В груди у неё поднималось горячее, злое, бессильное — и не за деньги даже, а за обиду. Пришёл чужой, безродный, невесть откуда, и одним языком, за один вечер, отнял то, что она горбом брала двадцать лет. И было это несправедливо так, что перехватывало горло. Она запоминала его лицо — чёрное, скуластое, с наглыми спокойными глазами; запоминала накрепко, на годы. И уже прикидывала холодно, по-бабьи обстоятельно, кому шепнуть: свояк у неё в цеховой страже, кум держит кабак, где сходятся нужные люди. Шепнуть, что завёлся-де на ярмарке приблуда без роду и без грамоты, торгует без места и без права чужим товаром, отбивает хлеб у честных, — и пусть с ним разберутся, как разбираются тут с чужаками. Не нынче. Но Грид была из тех, кто обиды не забывает и своего часа ждёт терпеливо.
* * *
Я выдержал её взгляд спокойно и отвёл первым — не из страха, а потому, что тратить силу на злобу бабы, у которой на меня ничего нет, было пока невыгодно. Успеется.
Второй взгляд был снизу и спереди, и совсем другой. Босой мальчишка — тот самый, чумазый, быстроглазый, что утром оценил мою рвань, счёл, что взять с меня нечего, и отвернулся, — стоял теперь в трёх шагах и смотрел на меня во все глаза, забыв и про чужие кошельки, и про всё на свете. Он один во всей толпе понял, что сейчас видел. Прочие видели фокус, чудо, ловкого пройдоху. А этот сорванец, что сам жил только чутьём на людей, увидел ремесло — и смотрел на него с тем жадным, узнающим, почти голодным восхищением, с каким мальчишка-подмастерье смотрит на работу мастера, которой сам ещё не умеет, но уже чует, что отдал бы за неё полжизни.
* * *
А мальчишку звали Пепе, и он в тот вечер увидел то, чего не увидел на всей ярмарке ни один взрослый.

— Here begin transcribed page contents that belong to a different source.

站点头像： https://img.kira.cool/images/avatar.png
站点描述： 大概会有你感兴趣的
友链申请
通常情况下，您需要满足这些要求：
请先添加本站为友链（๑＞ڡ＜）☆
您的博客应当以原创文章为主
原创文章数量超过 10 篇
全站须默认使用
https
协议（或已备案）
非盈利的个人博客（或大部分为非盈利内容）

Он с утра промышлял у ворот по мелочи — где кошель отвиснет, где зазевается пьяный, — и жил, как жил всегда, одним чутьём на людей: кого можно тронуть, кого обойти за версту. Оборванца этого он приметил ещё поутру, скользнул взглядом, оценил рвань, понял — гол, взять нечего, — и забыл. А к вечеру наткнулся снова и застыл. Оборванец стоял над чужой корзиной и делал голосом и руками что-то такое, отчего чужие тётки, скупые, прижимистые, что за грош удавятся, сами лезли за деньгами и уходили счастливые, отдав своё. Пепе смотрел и не мог взять в толк как. Товар не его. Яйца те же, что у злой бабы рядом. А у оборванца всё разлетелось, у бабы лежит. Колдовство? Нет, на колдовство не похоже: оборванец просто говорил — а люди слушались. И в вертлявой, битой, недоверчивой Пепиной голове впервые шевельнулся не расчёт даже, а голод — жгучий голод понять, как это делается. Потому что он смутно, всем своим уличным нутром почуял: кто так умеет, тому не надо лазить по чужим кошелям и класть голову под топор. Тот берёт больше, и берёт без риска, и сыт всегда.

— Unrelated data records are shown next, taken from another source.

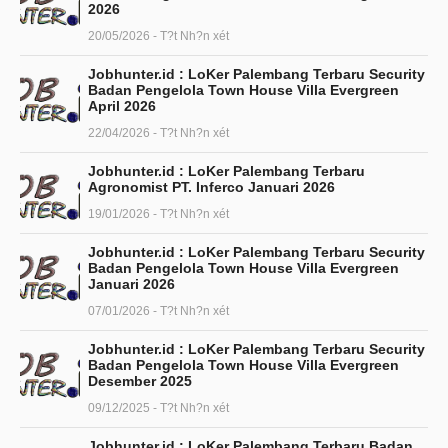
2026
20/05/2026 - T?t Nh?n xét
Jobhunter.id : LoKer Palembang Terbaru Security
Badan Pengelola Town House Villa Evergreen
April 2026
22/04/2026 - T?t Nh?n xét
Jobhunter.id : LoKer Palembang Terbaru
Agronomist PT. Inferco Januari 2026
19/01/2026 - T?t Nh?n xét
Jobhunter.id : LoKer Palembang Terbaru Security
Badan Pengelola Town House Villa Evergreen
Januari 2026
07/01/2026 - T?t Nh?n xét
Jobhunter.id : LoKer Palembang Terbaru Security
Badan Pengelola Town House Villa Evergreen
Desember 2025
09/12/2025 - T?t Nh?n xét
Jobhunter.id : LoKer Palembang Terbaru Badan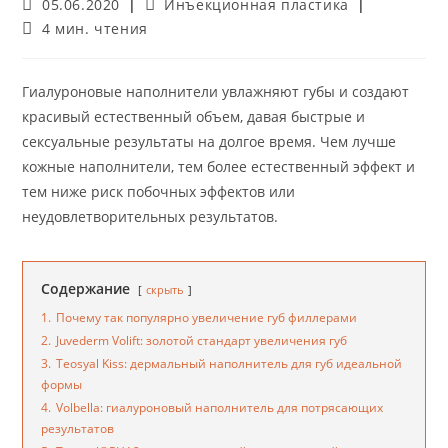
Запись
Рубрика
05.06.2020
Инъекционная пластика
опубликована:
записи:
Время
4 мин. чтения
чтения:
Гиалуроновые наполнители увлажняют губы и создают
красивый естественный объем, давая быстрые и
сексуальные результаты на долгое время. Чем лучше
кожные наполнители, тем более естественный эффект и
тем ниже риск побочных эффектов или
неудовлетворительных результатов.
Содержание
скрыть
1.
Почему так популярно увеличение губ филлерами
2.
Juvederm Volift: золотой стандарт увеличения губ
3.
Teosyal Kiss: дермальный наполнитель для губ идеальной
формы
4.
Volbella: гиалуроновый наполнитель для потрясающих
результатов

И, забыв всякую свою осторожность, он шагнул к чужаку — чего не делал никогда, ибо к чужим не подходят, — потому что голод понять пересилил в нём привычный страх.
* * *
Он подошёл, шмыгнул носом, вытер его тыльной стороной чёрной ладошки.
— Ты как это сделал? — спросил тихо, деловито, без всякого здравствуй. — Товар-то не твой был. И яйца те же самые, что у неё. — Он мотнул стриженой головой в сторону злой бабы. — А у тебя всё враз разобрали, а у неё лежат. Как так?

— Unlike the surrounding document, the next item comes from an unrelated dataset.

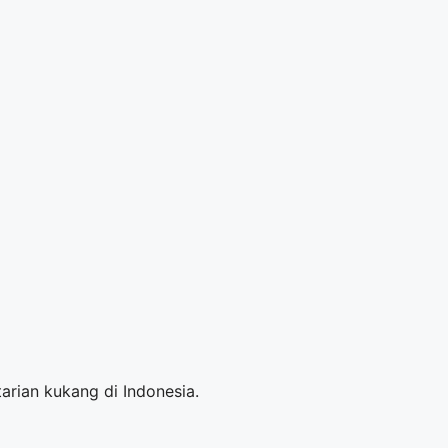
rian kukang di Indonesia.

Хороший вопрос. Единственный правильный вопрос на всей этой ярмарке, где взрослые бородатые мужи видели морок, а понял суть один голодный сорванец. Я поглядел на него сверху — на быстрые чёрные глаза, на цепкие пальцы, привычные к чужим кошелям, на то, как ладно, не по годам, он читал людей, — и в голове у меня, поверх усталости и сытого тепла первых двух яиц, тихо, по-деловому щёлкнуло знакомое: вот они, руки и ноги, которых у меня нет; вот язык, что разнесёт по городу нужные слова; вот первый мой работник, если суметь его взять.
Но следом щёлкнула и осторожность, холодная: злая баба уже смотрит, завтра посмотрят другие, а нищий, что за один вечер стал ловок и приметен, — это гвоздь, что торчит из доски, а торчащий гвоздь в таком городе рано или поздно забивают. Тихо, сказал я себе. Тихо и понемногу.
— Как? — повторил я и присел перед ним на корточки, вровень, как садился давеча к мужику Йосту. — Хочешь — научу. Не задаром, задаром только бьют. Тебя как звать-то?
— Пепе, — сказал он, не сводя с меня своих быстрых глаз, в которых уже загорелось что-то похожее на надежду, а надежда у таких, как он, дорогого стоит.
— А меня, Пепе, звать Мартен, — сказал я, и чужое имя во второй раз за день легло мне на язык почти как своё. — И у нас с тобой, сдаётся, будет о чём потолковать.
Глава 5. Тело
Ночь я встретил богачом.
Семь медных пфеннигов в горсти и десяток яиц за пазухой — по меркам этого тела, которое привыкло засыпать пустым и просыпаться ещё пустее, это было целое состояние. Тело чуяло еду сквозь тряпицу и требовало сожрать всё разом, немедленно, теперь же, пока не отняли: в животе тянуло и подводило, слюна набегала злая, голодная, руки сами лезли за пазуху. Я не дал. Я слишком хорошо знал эту жадность истощённого — она губит вернее самого голода.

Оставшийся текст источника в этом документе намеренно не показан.